Ophelia Lovibond and Ukweli Roach in Nightfall
Photo credit Manuel Harlan
Directed by Laurie Sansom, the cast of 4 do an excellent job of propelling the plot, with Ophelia Lovibond making a particularly strong mark as Lou, whose journey to escape the oppressive grasp of her mother leads her to a whirlwind marriage and relocation halfway around the world, which she’s not even sure she wants. Her desperation and dissatisfaction with life cuts sharply through the mugginess of the plot, and is utterly and strikingly believable. Sion Daniel Young is also endearing as Ryan, his pain and grief tangible from the moment he first opens his mouth. At the beginning of the play Ryan seems just a little bit pitiful alongside his more boisterous friend and sharp sister, but by the end he's a haunted shell of a young man, utterly racked with sadness. One gets the sense that he's been bossed around and babied by his mother so much that he's retreated into a childlike state as a coping mechanism in response to the death of his father. It's understated amid the big and loud arguments between Lou and her mother, but heartbreaking nevertheless. Elsewhere, Ukweli Roach gives smug yet lovable Pete energy and defiance needed to set him apart from the doldrums of the farm, and Claire Skinner does well to humanise the detestable matriarch Jenny, although Norris' script notably does little to help her out. 

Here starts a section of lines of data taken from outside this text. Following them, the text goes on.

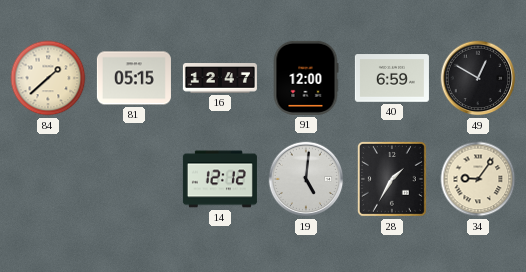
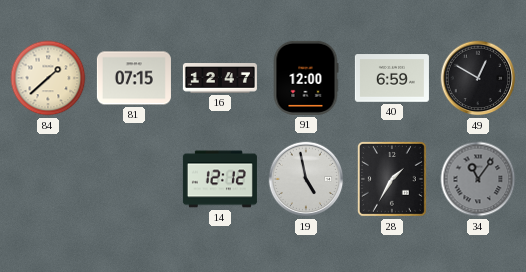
81: 05:15 -> 07:15
19: 5:01 -> 4:58
34: 9:06 -> 11:06
34 dial: cream -> grey
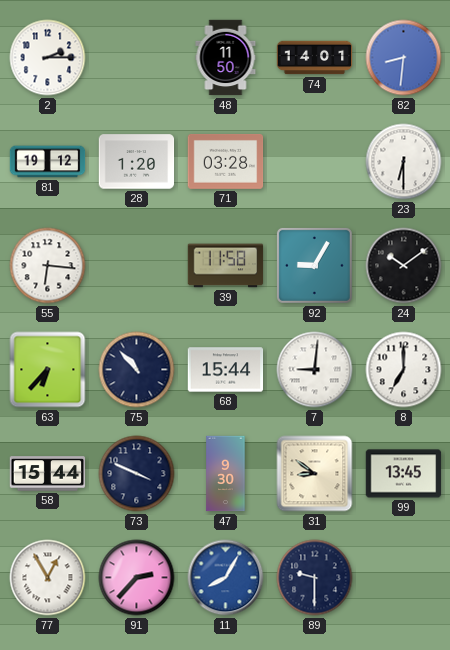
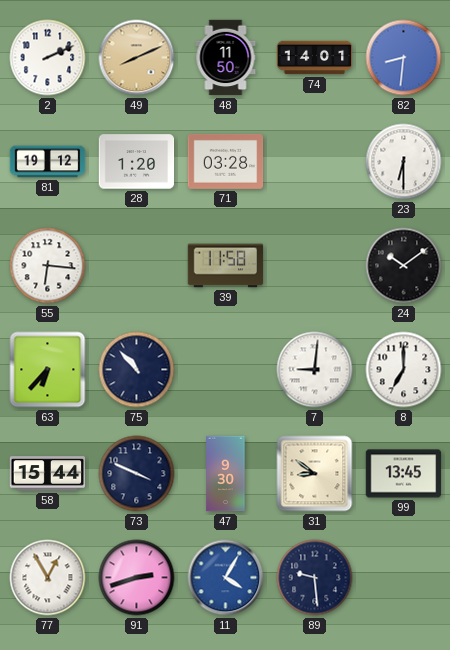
2: 2:15 -> 2:11
49: none -> 8:11
92: 9:05 -> none
68: 15:44 -> none
91: 2:37 -> 2:42
11: 8:05 -> 4:05
89: 9:30 -> 9:29
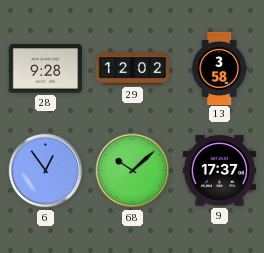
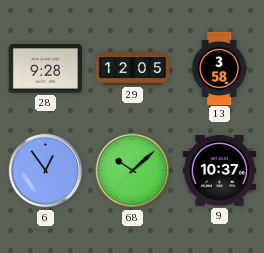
29: 12:02 -> 12:05
9: 17:37 -> 10:37
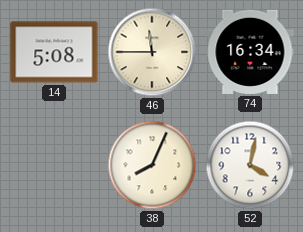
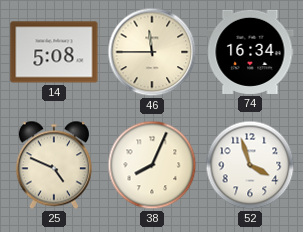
25: none -> 4:49
52: 4:02 -> 3:57
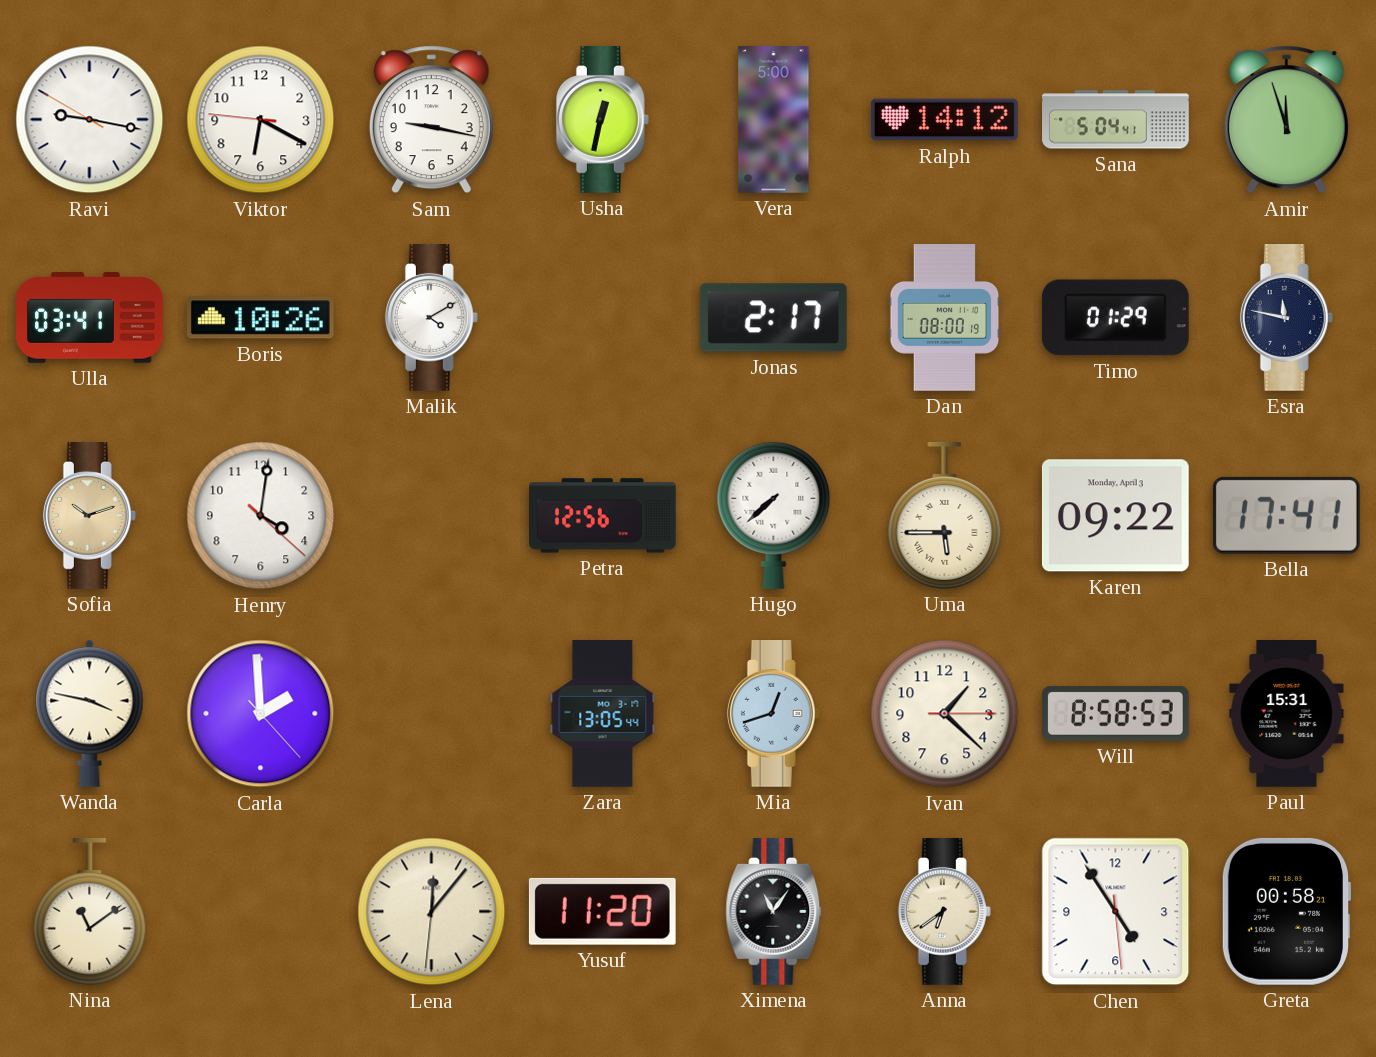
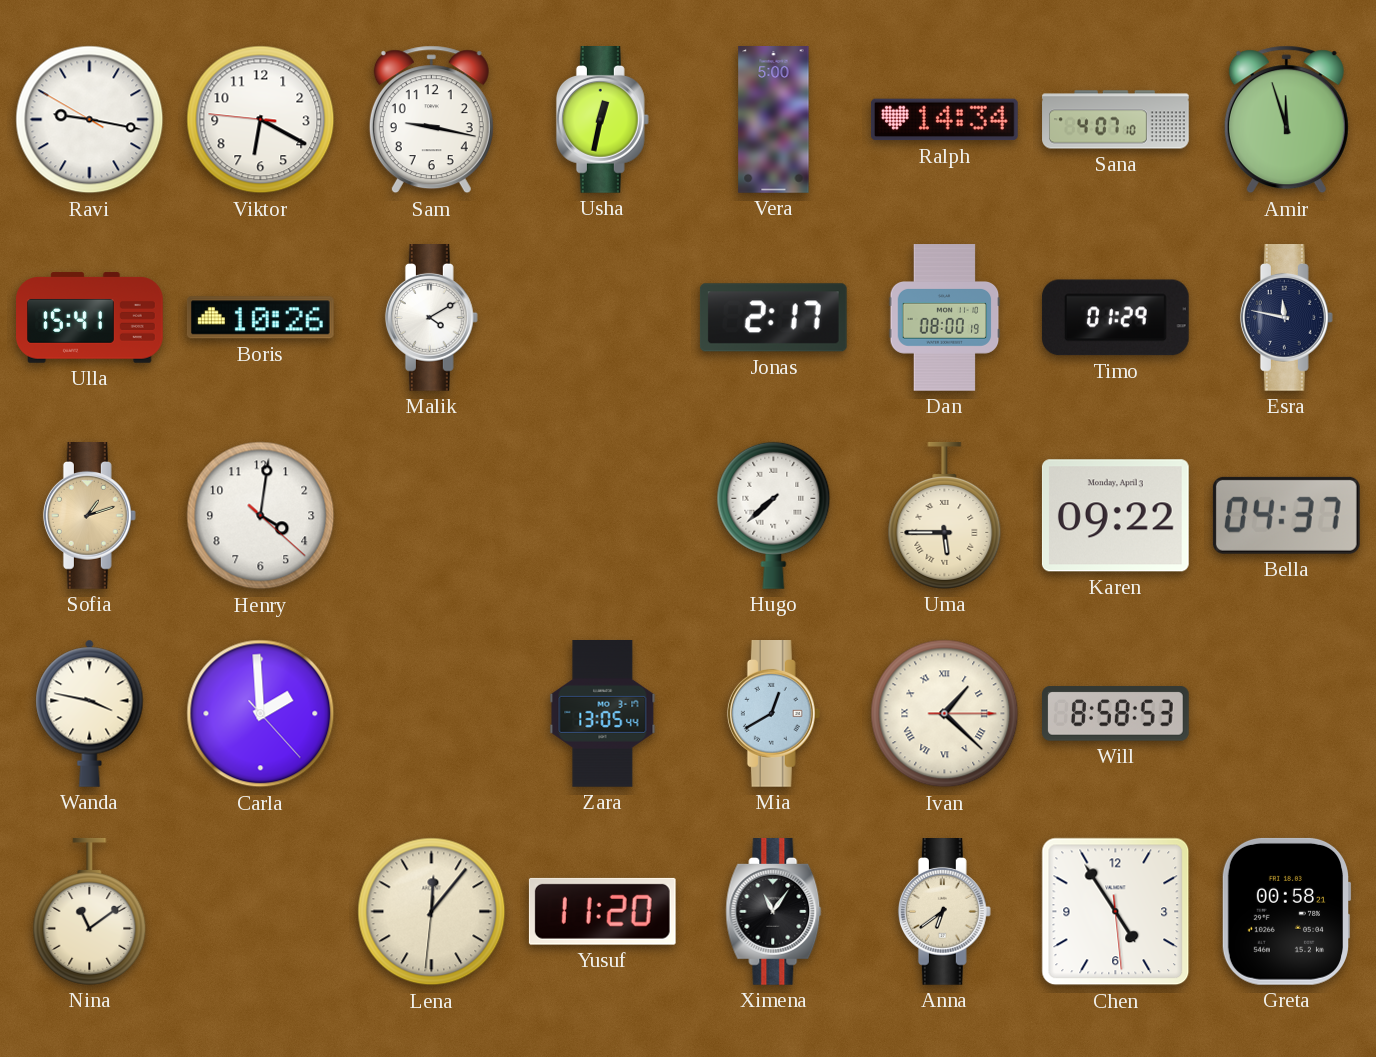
Ralph: 14:12 -> 14:34
Sana: 5:04 -> 4:07
Ulla: 03:41 -> 15:41
Sofia: 10:12 -> 1:12
Petra: 12:56 -> none
Bella: 17:41 -> 04:37
Mia: 12:42 -> 12:40
Ivan numerals: Arabic -> Roman
Paul: 15:31 -> none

Despite the painfully realistic plights presented in Norris’ play, the meaning of the piece as a whole never quite materialises in full. The characters all go through relatable life experiences, but none of them really take the foreground. The most prominent thread which runs through the play is that of responsibility, as explored through Ryan and Lou's rejection of their responsibility to protect the family farm, and Jenny’s overprotectiveness, born of responsibility to her family and her husband’s memory. But the idea is crowded by so many other themes and ideas, all jostling against one another, and as such it feels rather diluted for the majority of the play. 

Nightfall builds towards a rather inevitable bittersweet finale, but after the rumblings of secrecy and dissatisfaction which filter through from the very first scene, it feels as if both the characters and the audience expect a more explosive ending.